Turkey’s central bank has used a significant part of its leeway for loosening monetary policy, Governor Murat Uysal said on Thursday, after the bank cut its key interest rate by 1,000 basis points in less than four months, Reuters reported.
Uysal also said the bank had lowered its mid-point inflation forecast for the end of 2019 to 12 percent, down from a prediction of 13.9 percent in July. Analysts had expected a reduction to 12 percent or lower.
A currency crisis last year tipped Turkey’s economy into recession and sent inflation soaring above 25 percent, prompting aggressive monetary tightening. Inflation eased to as low as 9.26 percent in September.

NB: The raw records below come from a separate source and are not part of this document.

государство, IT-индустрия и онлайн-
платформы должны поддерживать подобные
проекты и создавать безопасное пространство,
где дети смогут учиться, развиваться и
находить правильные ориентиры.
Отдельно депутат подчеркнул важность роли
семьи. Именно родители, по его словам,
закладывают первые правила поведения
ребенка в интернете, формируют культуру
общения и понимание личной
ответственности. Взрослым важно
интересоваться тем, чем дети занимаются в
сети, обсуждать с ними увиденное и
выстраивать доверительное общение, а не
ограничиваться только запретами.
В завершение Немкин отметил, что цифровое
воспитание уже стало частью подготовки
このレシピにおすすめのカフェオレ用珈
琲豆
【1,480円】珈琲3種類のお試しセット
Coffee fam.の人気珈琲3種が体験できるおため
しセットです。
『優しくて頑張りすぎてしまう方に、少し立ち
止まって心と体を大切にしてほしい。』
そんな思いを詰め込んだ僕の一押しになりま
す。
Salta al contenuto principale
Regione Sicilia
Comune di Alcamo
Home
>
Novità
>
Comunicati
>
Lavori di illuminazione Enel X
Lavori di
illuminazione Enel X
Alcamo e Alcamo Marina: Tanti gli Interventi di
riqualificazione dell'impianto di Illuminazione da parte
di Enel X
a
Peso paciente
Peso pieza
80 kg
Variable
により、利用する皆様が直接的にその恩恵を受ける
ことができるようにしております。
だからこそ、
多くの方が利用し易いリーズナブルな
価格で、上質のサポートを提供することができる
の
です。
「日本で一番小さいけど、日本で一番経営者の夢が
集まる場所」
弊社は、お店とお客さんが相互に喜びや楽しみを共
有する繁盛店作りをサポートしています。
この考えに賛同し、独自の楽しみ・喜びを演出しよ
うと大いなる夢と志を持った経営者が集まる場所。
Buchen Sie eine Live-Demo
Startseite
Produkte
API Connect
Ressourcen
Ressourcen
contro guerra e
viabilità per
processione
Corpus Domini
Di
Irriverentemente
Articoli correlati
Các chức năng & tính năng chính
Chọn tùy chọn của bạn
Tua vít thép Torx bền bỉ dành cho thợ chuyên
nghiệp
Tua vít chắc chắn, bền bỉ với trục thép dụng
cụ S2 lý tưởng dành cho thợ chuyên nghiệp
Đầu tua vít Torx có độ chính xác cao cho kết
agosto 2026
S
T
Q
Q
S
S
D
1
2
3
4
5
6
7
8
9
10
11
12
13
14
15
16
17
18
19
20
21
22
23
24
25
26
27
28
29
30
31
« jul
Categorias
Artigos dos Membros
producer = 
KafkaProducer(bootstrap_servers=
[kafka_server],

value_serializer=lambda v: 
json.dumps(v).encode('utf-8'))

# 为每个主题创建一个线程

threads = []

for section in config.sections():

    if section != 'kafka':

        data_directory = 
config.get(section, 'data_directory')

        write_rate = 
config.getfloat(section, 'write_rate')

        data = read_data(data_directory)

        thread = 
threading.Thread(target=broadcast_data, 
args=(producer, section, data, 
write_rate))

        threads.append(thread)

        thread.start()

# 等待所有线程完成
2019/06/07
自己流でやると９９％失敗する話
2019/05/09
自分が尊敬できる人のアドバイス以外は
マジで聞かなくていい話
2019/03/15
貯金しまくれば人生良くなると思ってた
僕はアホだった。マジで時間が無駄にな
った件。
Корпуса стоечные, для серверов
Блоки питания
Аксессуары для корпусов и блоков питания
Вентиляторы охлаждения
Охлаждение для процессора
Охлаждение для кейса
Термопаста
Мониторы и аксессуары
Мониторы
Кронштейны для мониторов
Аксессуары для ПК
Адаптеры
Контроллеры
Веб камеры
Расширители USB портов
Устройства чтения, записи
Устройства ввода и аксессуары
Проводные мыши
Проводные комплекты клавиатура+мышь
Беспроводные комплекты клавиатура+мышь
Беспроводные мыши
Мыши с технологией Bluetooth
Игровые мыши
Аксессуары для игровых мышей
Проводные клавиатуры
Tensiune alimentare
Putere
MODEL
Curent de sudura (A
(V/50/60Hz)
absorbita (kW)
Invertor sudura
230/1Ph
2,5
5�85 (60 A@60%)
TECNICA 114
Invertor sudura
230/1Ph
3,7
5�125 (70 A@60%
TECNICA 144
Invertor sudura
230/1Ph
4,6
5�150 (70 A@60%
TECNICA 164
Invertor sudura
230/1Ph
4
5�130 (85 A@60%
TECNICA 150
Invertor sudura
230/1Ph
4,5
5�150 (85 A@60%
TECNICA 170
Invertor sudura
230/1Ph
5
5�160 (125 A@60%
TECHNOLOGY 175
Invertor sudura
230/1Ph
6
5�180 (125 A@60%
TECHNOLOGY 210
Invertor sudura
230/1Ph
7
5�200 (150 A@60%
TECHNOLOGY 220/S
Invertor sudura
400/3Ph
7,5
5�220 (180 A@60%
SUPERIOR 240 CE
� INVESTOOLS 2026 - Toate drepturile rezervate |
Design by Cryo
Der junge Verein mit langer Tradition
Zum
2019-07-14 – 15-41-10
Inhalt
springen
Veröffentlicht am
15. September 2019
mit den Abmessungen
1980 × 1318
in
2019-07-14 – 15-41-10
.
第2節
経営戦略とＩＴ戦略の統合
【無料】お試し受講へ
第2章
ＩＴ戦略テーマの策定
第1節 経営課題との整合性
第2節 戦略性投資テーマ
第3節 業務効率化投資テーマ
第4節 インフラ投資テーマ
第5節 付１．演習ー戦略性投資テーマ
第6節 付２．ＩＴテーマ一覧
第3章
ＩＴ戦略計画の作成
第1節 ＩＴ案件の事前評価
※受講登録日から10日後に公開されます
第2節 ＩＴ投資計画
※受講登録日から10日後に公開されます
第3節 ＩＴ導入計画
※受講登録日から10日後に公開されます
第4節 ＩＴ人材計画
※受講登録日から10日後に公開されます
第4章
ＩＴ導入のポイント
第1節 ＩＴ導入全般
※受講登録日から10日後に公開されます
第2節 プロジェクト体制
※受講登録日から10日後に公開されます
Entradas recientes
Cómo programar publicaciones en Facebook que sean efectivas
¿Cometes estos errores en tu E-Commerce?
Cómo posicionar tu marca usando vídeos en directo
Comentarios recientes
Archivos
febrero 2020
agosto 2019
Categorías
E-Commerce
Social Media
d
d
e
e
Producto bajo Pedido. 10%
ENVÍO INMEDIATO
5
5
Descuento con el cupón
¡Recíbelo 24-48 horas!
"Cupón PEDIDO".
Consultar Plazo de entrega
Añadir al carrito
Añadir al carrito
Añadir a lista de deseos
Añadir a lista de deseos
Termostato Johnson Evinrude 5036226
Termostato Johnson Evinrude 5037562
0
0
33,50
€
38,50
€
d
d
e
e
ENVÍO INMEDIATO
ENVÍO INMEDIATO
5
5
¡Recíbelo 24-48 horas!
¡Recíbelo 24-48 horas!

“I want to stress that … at the point we have reached, we have used a significant portion of the space in the loosening direction,” Uysal told reporters at a news conference to present the bank’s quarterly inflation report.
A moderate recovery in economic activity continues, but investment remains weak and a weakening global outlook is tempering external demand, the governor said.
The bank slashed its policy rate to 14 percent last week, taking advantage of slower inflation and a steadier lira after Washington canceled sanctions over Ankara’s Syrian military offensive. The repo rate stood at 24 percent before it began easing policy in late July.
“There is a notable improvement in the main inflation trend. That is the fundamental factor in our decision,” Uysal said. “The expansionary global monetary policies support us.”
Asked about the threat of sanctions, he said Turkey’s financial system was prepared for all risks. On Wednesday, Washington said it had a list of possible Turkish sanctions targets but did not expect to use them.
Uysal said the latest rate cut was due not only to “base effects” but also to improvements in inflation expectations and pricing behavior. He said the bank’s future policy steps would depend on further developments in inflation.
A year after it rose sharply, Turkey’s annual inflation dropped to 9.26 percent in September, reaching single figures for the first time in more than two years thanks to the higher year-over-year measurement base.
Consumer price inflation is expected to remain in single digits in October and rise in the last two months of 2019, Uysal said. The central bank kept its forecast for end-2020 inflation unchanged at 8.2 percent, with inflation seen at 5.4 percent at end-2021 and 5 percent in the medium term.